These moves may be more politically motivated than prudent. US bonds are still, relative to any other option, the most liquid and safe asset around. No other sovereign market can match them. Commodities such as gold or silver do not offer duration and are very volatile, which means that they do not offer a great hedge for pensions (or any long-term liability).
Also worth noting: US Treasuries have held up pretty well overall, despite extreme chaos and the possibility of a new economic world order. American pension funds slightly increased their exposure to Treasuries in the last year.
Still, even if Treasuries are just the least-dirty shirt on the floor, the Scandinavians are right to be concerned.
Sovereign bonds are not offering the same low-risk hedge as they used to, and any acknowledgement of that fact is significant. Mounting debt and the possibility of inflation do pose a serious long-term risk to US bond returns and the dollar.
In the future, hedging will probably require holding a variety of bonds, or just being more thoughtful about diversification. If US Treasuries are no longer seen as risk-free, hedging not only becomes much harder, but valuing anything also becomes much more complicated and arbitrary.
Not as expected
Another story is the underperformance and illiquidity of private investments. For a while, private assets seemed like the answer to underfunded pension funds’ problems. The biggest funds have half a trillion dollars in private exposure – some even doubled their exposure in the last decade. Private investments promised higher returns, and because they cannot be marked to market, lower volatility.
This promise of higher returns seemed reasonable. After all, these funds had experts picking the best companies and getting involved in their management, and, meanwhile, the risk of illiquidity promised the reward of higher returns.
But as these investments have matured, some pensions have discovered they did not get the returns they were promised – if they can get their money at all.
It is not just pensions; university endowments, which also went heavy into private assets, would have done better with a 70/30 public equity/bond split.

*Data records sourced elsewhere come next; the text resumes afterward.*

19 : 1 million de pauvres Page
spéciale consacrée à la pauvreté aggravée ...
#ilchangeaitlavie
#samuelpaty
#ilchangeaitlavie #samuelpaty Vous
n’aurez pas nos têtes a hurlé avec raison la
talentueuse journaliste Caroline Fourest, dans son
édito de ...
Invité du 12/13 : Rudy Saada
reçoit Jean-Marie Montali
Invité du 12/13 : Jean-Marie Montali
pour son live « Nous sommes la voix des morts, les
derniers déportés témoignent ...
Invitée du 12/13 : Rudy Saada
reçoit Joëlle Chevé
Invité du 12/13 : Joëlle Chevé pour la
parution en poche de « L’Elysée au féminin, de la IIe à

Many pensions are still in private assets, but if they follow the lead of endowments, they may be reducing their exposure soon, too.
One final news item: Last year, the Dutch pension fund PME pulled its money – about US$5.9 billion – from BlackRock because the investment firm was no longer complying with ESG principles. Many pensions in America have also pulled back from ESG investing, under which funds invest only in companies with acceptable ESG standards.
ESG seemed to promise the best of all worlds: It would avoid companies that might fare poorly as the climate changes while earning higher returns.
In practice, the question of which companies are “ESG compliant” tends to be political and arbitrary – which is hardly surprising, since the markets’ reaction to climate change is still a big unknown. ESG investors were also constrained by the reality that a limited portfolio tends to underperform one with fewer restrictions.
Some pension funds in Europe still choose an ESG investing strategy. Maybe that is because their managers are more certain about the market impact of climate change, or because they are more worried about the politics of abandoning ESG. In any case, in other countries, an ageing population means that fund managers need to get the highest return possible.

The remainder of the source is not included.